Borrowing from the playbook of corporations seeking better ways to track employee productivity, some cybercriminal gangs are investing in technologies that help them keep closer tabs on their most prized assets: “Money mules,” individuals willingly or unwittingly recruited to help fraudsters launder stolen funds. It seems that at least one mule recruitment gang employs custom software to spy on new recruits.

Last month, I heard from a reader in North Carolina named John who’d been roped into working for a company that claimed to be in the digital concierge and outsourcing business. John became suspicious that he was involved in something shady when they told him he should expect a transfer of nearly $10,000 to the personal bank account that he’d provided to his erstwhile employer in order to eventually receive a paycheck.

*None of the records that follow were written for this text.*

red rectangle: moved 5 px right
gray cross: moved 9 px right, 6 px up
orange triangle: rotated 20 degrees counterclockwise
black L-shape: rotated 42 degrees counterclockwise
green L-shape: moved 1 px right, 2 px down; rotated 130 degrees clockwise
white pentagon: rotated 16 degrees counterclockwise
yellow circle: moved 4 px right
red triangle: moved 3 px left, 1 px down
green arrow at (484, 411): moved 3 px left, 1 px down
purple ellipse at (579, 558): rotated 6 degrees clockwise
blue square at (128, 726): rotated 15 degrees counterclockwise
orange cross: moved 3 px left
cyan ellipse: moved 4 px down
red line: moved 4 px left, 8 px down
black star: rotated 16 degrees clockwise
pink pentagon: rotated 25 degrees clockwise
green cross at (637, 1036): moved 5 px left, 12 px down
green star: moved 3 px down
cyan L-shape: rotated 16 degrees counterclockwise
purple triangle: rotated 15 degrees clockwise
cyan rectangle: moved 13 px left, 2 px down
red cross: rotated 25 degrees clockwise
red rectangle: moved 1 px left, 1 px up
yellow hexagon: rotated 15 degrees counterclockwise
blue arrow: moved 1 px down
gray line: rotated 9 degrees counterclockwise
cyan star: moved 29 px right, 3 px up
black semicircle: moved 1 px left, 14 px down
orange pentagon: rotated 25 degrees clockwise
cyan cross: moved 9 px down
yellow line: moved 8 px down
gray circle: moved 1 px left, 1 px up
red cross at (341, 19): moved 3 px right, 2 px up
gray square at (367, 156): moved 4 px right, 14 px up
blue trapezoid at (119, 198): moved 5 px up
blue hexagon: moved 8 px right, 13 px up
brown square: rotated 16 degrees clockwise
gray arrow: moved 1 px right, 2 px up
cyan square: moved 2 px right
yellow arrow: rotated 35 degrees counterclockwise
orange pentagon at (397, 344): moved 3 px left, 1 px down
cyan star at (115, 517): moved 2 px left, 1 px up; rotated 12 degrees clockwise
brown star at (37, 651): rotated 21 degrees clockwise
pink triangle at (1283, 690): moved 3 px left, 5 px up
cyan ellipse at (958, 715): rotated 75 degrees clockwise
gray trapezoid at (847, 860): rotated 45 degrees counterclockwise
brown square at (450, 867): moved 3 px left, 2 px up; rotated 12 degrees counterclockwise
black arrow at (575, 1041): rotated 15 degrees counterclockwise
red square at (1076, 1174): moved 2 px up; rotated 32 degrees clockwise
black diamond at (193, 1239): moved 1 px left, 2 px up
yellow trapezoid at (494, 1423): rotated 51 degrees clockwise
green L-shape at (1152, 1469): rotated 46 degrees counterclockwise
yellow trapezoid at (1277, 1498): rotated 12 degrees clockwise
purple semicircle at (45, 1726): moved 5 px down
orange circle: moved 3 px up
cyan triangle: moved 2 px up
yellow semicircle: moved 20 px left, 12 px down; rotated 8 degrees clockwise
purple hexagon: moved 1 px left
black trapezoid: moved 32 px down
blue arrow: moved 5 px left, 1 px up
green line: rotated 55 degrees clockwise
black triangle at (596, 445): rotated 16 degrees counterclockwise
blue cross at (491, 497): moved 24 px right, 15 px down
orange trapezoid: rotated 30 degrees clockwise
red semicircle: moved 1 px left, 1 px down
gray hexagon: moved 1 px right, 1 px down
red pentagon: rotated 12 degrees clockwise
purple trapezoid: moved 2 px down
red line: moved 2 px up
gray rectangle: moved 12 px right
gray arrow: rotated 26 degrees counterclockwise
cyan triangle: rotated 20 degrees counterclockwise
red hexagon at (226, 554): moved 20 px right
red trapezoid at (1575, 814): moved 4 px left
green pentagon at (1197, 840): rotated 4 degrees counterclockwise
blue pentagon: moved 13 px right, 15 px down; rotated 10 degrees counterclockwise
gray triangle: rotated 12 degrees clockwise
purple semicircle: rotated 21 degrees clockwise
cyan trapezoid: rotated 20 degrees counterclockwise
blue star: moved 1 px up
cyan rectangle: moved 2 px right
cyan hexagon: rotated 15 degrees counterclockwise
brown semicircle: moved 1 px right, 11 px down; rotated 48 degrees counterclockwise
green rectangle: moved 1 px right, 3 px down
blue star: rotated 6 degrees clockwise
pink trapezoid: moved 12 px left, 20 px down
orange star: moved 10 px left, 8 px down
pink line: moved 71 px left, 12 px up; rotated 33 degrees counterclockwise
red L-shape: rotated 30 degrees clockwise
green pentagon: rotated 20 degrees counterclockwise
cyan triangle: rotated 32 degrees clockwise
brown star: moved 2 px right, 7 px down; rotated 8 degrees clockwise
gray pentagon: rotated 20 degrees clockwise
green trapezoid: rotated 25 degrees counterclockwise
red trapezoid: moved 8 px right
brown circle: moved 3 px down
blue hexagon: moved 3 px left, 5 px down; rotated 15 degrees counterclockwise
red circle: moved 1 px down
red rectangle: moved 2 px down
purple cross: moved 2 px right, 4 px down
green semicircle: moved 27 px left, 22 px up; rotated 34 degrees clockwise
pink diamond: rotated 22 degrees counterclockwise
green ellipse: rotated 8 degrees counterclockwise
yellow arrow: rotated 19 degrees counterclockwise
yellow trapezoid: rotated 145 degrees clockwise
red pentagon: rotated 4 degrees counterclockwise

The software stole this glimpse of my test machine’s desktop.

The firm that hired John, a fictitious company called VIP One, recruits mules to help process fraudulent transfers from businesses victimized by account takeovers. Prior to sending its mules money, VIP One has prospective mules spend several weeks doing relatively meaningless busy work, for which they are promised payment at the end of the month.

VIP One requires all new recruits to install a “time tracking” application, basically a digital stopwatch that employees are expected to use to keep track of their time “on the job.” John was kind enough to let me take a peek inside his account at VIP One, and to download the time tracking software. It’s safe to say that time is certainly not the only thing being tracked by this program.

I installed the application in a Window XP virtual machine equipped with Wireshark, a free program that lets you inspect the data packets going in and out of a host machine. I pressed start and left the software alone for a few hours. A review of the Wireshark logs showed that the time tracking tool periodically and surreptitiously took screenshots of my system, uploading them to a site called gyazo.com. This Web site appears to be associated with a legitimate screen-grabbing application that automates the grabbing and posting online of screen captures.

My test machine also had several peripherals plugged into it, including a Webcam. To my surprise, further review of the logs showed that the time tracking tool hijacked my machine’s Web cam and took several pictures, also posting them to gyazo.com.